TASK DETAILS: Copy each line below containing "Ordnung".

--- DATA ---

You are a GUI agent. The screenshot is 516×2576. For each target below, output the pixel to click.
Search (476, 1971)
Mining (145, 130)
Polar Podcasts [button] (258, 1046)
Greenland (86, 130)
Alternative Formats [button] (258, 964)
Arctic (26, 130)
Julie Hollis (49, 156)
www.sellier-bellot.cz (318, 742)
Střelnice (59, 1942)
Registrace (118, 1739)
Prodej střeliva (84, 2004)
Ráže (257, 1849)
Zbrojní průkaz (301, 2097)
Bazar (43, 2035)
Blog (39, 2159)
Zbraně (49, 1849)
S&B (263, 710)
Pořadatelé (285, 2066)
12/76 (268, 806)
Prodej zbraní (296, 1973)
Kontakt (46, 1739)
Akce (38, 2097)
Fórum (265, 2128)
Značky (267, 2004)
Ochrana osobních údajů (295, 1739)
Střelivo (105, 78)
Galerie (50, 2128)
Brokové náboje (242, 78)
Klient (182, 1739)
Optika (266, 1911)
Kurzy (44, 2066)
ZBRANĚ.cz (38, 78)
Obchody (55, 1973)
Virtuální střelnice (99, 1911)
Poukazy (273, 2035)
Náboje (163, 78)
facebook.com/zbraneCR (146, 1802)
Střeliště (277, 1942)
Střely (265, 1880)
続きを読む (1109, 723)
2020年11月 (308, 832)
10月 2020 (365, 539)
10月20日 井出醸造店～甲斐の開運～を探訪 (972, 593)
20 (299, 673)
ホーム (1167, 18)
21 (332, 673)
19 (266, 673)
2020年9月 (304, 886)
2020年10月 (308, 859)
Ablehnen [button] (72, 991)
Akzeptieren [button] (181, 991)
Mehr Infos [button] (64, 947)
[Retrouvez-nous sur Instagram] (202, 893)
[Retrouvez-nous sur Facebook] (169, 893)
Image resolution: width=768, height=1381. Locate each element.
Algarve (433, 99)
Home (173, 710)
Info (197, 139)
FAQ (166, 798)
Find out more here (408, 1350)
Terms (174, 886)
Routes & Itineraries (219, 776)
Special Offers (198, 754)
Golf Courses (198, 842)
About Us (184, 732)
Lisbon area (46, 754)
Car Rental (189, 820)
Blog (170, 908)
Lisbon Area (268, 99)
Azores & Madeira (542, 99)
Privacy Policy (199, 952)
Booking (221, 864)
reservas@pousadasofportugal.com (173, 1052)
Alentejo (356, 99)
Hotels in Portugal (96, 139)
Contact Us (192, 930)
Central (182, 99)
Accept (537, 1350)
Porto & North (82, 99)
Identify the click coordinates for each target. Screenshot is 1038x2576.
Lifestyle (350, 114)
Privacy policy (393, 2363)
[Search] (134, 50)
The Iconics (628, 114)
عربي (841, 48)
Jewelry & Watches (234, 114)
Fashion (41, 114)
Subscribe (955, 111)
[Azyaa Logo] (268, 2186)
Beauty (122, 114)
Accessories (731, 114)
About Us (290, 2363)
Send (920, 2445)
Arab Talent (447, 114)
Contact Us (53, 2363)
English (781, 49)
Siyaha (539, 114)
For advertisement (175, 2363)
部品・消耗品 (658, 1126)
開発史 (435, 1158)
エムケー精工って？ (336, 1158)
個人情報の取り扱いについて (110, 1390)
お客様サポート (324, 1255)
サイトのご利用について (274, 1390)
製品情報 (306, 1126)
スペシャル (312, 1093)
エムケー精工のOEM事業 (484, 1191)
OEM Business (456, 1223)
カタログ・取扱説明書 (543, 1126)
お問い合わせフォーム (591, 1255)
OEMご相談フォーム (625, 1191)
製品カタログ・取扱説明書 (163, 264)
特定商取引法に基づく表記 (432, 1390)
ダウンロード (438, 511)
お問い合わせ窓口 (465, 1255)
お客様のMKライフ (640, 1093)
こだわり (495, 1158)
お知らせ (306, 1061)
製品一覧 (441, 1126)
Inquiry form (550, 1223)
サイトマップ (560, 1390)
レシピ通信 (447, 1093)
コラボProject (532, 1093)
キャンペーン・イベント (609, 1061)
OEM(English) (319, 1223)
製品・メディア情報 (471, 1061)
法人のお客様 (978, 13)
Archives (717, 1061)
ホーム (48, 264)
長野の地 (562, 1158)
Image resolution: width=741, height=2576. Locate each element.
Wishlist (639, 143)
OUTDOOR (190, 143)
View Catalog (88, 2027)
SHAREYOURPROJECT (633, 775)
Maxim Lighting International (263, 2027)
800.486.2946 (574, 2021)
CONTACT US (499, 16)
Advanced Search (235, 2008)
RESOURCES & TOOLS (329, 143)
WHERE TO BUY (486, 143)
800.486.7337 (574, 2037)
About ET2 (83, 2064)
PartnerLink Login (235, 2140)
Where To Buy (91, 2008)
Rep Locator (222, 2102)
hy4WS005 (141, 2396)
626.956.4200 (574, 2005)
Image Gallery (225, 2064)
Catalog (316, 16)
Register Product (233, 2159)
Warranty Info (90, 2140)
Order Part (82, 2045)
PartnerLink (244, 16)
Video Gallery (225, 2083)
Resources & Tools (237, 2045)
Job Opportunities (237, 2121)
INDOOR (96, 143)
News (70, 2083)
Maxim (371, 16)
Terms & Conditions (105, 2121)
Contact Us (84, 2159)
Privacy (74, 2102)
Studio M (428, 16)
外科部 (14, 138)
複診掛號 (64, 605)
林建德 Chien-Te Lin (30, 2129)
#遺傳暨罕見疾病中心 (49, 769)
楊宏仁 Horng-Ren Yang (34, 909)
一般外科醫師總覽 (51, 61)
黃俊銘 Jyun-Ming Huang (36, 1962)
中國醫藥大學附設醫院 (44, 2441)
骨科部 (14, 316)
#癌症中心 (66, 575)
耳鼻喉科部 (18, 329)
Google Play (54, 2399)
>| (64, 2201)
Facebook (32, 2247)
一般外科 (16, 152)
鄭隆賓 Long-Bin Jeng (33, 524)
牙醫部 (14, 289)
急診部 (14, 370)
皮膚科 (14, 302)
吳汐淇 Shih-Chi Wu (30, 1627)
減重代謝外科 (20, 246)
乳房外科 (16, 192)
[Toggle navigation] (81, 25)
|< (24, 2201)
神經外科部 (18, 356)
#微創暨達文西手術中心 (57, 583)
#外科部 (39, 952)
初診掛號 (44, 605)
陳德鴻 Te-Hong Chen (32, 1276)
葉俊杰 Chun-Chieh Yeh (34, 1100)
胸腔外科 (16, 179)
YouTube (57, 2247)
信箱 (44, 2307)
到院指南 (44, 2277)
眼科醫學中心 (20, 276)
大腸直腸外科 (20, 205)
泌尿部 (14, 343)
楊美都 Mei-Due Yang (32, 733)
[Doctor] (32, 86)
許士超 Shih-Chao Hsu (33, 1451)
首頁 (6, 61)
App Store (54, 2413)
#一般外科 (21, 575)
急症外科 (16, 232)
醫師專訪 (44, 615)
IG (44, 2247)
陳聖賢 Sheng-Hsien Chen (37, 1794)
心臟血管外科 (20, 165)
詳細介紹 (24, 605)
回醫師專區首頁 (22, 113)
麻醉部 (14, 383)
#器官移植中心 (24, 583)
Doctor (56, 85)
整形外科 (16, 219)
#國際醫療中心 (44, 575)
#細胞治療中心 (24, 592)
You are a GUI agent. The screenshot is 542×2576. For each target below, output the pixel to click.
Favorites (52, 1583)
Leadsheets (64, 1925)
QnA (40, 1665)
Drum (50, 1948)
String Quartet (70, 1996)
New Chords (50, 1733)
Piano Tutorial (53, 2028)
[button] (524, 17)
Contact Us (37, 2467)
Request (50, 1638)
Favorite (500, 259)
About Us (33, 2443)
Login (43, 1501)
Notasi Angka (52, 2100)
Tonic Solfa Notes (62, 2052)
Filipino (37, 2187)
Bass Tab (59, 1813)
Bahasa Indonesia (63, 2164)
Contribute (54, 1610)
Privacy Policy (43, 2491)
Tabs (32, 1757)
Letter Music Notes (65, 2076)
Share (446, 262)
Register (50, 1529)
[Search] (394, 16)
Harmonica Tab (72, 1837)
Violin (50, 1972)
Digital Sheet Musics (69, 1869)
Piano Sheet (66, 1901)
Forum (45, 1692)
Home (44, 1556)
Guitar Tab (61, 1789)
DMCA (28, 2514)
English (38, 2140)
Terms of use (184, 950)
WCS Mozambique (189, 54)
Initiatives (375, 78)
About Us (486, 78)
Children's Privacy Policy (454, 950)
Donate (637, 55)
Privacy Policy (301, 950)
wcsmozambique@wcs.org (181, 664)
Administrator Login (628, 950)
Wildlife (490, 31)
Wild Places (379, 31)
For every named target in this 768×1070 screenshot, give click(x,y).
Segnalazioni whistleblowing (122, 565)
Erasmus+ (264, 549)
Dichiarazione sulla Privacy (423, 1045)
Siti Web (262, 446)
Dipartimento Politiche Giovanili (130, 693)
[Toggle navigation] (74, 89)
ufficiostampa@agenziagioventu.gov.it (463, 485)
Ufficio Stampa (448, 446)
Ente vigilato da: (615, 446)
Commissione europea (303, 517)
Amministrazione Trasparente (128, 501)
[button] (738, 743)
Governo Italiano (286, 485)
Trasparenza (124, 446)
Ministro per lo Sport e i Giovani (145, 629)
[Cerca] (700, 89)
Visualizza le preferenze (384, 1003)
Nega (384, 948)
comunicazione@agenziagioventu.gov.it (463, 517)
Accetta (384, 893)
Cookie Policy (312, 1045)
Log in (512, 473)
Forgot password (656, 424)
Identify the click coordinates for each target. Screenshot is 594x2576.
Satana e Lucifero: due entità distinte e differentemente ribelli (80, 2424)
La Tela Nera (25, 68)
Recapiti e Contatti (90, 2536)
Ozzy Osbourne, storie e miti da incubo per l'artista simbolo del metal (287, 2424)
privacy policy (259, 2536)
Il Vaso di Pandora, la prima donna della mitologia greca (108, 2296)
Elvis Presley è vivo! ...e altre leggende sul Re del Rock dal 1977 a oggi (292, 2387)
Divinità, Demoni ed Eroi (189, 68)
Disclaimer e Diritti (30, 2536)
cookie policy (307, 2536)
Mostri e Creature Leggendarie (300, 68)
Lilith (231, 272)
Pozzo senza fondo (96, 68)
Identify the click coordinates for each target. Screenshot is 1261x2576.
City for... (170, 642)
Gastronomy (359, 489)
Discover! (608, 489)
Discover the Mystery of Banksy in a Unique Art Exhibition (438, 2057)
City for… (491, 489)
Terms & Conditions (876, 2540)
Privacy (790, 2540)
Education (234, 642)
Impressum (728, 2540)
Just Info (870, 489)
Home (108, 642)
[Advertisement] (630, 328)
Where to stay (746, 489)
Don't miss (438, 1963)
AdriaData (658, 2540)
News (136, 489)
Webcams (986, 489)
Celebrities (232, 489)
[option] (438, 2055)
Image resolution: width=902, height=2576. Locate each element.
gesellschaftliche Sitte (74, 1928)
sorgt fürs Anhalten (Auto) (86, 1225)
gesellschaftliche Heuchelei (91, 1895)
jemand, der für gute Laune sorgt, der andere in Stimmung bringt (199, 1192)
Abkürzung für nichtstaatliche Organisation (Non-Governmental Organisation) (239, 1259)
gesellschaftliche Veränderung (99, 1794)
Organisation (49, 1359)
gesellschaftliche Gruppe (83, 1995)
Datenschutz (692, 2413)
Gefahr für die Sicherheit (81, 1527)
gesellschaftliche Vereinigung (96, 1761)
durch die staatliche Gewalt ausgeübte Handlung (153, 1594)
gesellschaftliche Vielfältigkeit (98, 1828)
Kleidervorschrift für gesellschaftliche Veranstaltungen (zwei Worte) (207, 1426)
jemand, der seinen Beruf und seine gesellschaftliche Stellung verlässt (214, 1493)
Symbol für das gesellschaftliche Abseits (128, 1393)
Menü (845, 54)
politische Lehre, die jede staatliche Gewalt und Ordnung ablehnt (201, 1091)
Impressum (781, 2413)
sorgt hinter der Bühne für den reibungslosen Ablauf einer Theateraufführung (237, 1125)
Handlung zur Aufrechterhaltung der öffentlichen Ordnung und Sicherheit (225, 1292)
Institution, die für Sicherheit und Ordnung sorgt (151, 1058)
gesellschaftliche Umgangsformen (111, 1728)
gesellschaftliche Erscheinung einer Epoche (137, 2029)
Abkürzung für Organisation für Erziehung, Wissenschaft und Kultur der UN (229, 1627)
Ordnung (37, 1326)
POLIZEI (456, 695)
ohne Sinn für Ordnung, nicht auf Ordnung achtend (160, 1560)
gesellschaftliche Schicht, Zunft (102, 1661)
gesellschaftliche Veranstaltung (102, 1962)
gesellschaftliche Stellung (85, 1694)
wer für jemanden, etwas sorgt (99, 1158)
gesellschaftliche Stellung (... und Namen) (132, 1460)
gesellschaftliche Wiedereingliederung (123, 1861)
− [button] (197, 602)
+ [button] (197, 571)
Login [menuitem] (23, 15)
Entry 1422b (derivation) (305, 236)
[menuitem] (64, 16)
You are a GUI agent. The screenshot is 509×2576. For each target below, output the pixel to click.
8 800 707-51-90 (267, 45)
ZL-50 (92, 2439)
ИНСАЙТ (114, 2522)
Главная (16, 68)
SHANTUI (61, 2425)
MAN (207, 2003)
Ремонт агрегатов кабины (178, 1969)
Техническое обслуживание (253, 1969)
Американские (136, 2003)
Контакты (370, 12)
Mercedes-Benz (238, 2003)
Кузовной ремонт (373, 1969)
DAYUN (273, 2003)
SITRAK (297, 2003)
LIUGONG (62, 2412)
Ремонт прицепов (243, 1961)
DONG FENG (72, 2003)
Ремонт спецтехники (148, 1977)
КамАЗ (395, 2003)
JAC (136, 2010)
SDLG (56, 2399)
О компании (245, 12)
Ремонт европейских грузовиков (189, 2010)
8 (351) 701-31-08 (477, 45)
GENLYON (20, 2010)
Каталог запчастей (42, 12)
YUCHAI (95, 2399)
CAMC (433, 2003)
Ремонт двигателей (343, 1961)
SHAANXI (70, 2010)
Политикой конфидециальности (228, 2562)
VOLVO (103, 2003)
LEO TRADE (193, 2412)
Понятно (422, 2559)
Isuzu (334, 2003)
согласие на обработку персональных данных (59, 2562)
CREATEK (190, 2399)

---

RESULT BELOW:
politische Lehre, die jede staatliche Gewalt und Ordnung ablehnt (201, 1091)
Handlung zur Aufrechterhaltung der öffentlichen Ordnung und Sicherheit (225, 1292)
Institution, die für Sicherheit und Ordnung sorgt (151, 1058)
Ordnung (37, 1326)
ohne Sinn für Ordnung, nicht auf Ordnung achtend (160, 1560)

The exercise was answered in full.